QUESTION: Thanks for doing this, Ambassador. I was wondering who specifically is NATO dealing with on the ground in Libya. Have you decided to kind of, as an organization, recognize this kind of transitional (inaudible) council, Libyan council that’s been declaring itself as representative of the Libyan people, because obviously there would need to be a lot of coordinating? If you’re talking about setting your own – setting up your own command-and-control capability to use – deploy assets on the ground in the east, even for humanitarian relief, that would dictate some kind of communications with the Libyans. So if you could talk about that.

And if you could talk about whether, at this point, NATO is considering this a civil war, or do you still see this as kind of a – the Libyan Government using force against its people?

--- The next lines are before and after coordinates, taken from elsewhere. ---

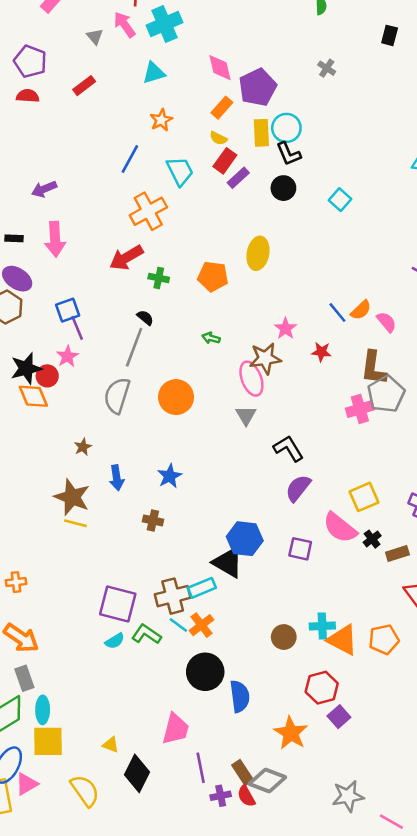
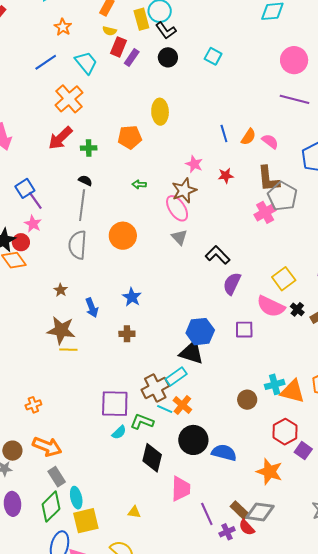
blue line: (130, 159) -> (46, 62), turned 40
blue line: (337, 313) -> (224, 134), moved, turned 36
blue semicircle: (240, 696) -> (224, 453), turned -55
black diamond: (137, 773) -> (152, 458), moved

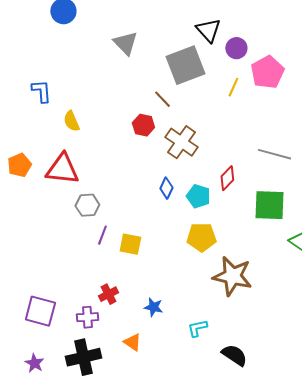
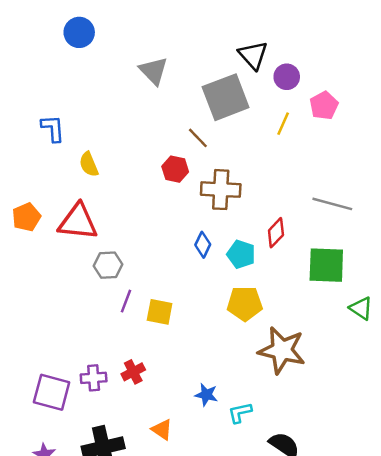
pink pentagon: (267, 72) -> (324, 106), size x0.7
brown cross: (181, 142) -> (221, 190), turned -32
blue star: (153, 307) -> (206, 395), moved
purple cross: (87, 317) -> (94, 378), moved

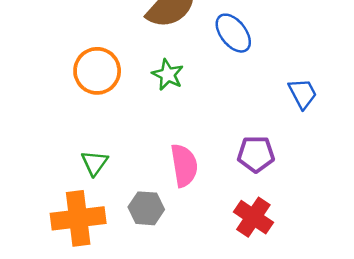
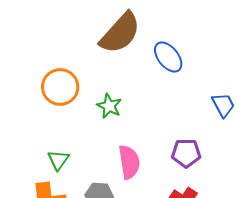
green star: (168, 75) -> (109, 106), moved

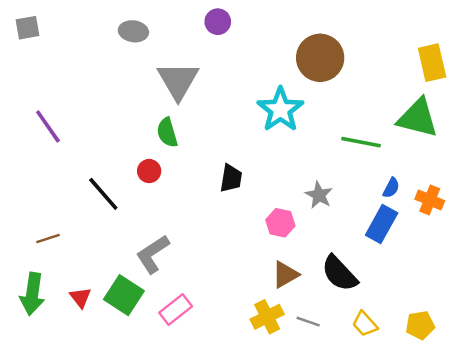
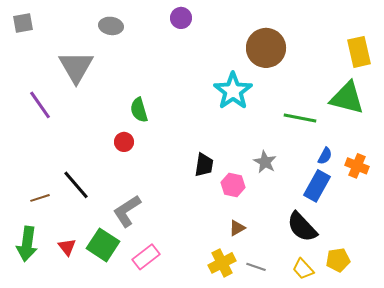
gray triangle: (178, 81) -> (76, 67), moved
black trapezoid: (231, 178) -> (204, 165), moved
black line: (103, 194) -> (76, 185), moved
black semicircle: (339, 273) -> (302, 227), moved
brown triangle: (285, 275) -> (237, 228), size x0.7
yellow pentagon: (420, 325) -> (338, 260), moved

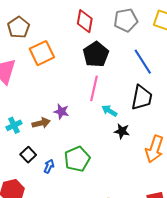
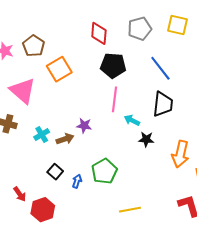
black pentagon: (96, 54) -> (113, 65), turned -30
cyan cross: (14, 125) -> (42, 134), moved

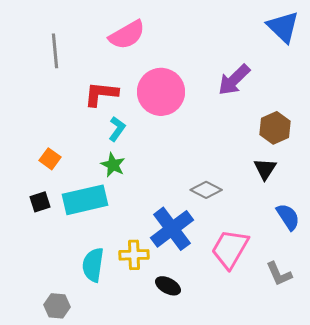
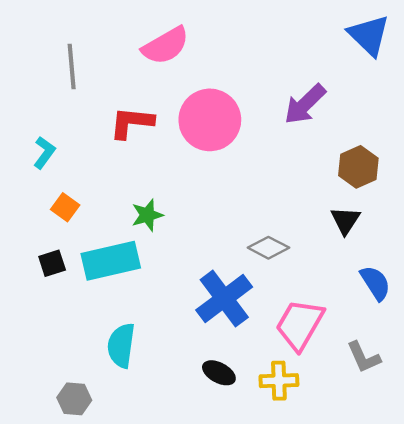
cyan L-shape: (117, 129) -> (44, 153), moved
green star: (113, 165) -> (147, 215), turned 30
yellow cross: (134, 255) -> (279, 381), moved

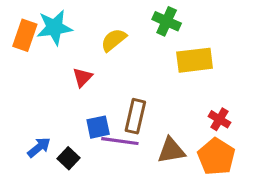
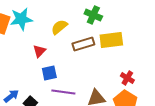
brown rectangle: (135, 116) -> (83, 44), moved, turned 60
blue square: (98, 127) -> (49, 73), moved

AMBASSADOR DAALDER: On the question of who NATO is dealing with, right now NATO is dealing with international organizations. We are offering support to those organizations as they engage in the activities to provide humanitarian relief. So we’re – the secretary general is in contact with the NATO – with the UN secretary general. He’s in contact with the AU, with the Arab League, with UNHCR, the IOM, OCHA -- all of the agencies that are really involved on an international side providing humanitarian relief. And our effort here is to suggest – we have some capabilities that may be very useful to meet the needs, the dire needs that you face right now.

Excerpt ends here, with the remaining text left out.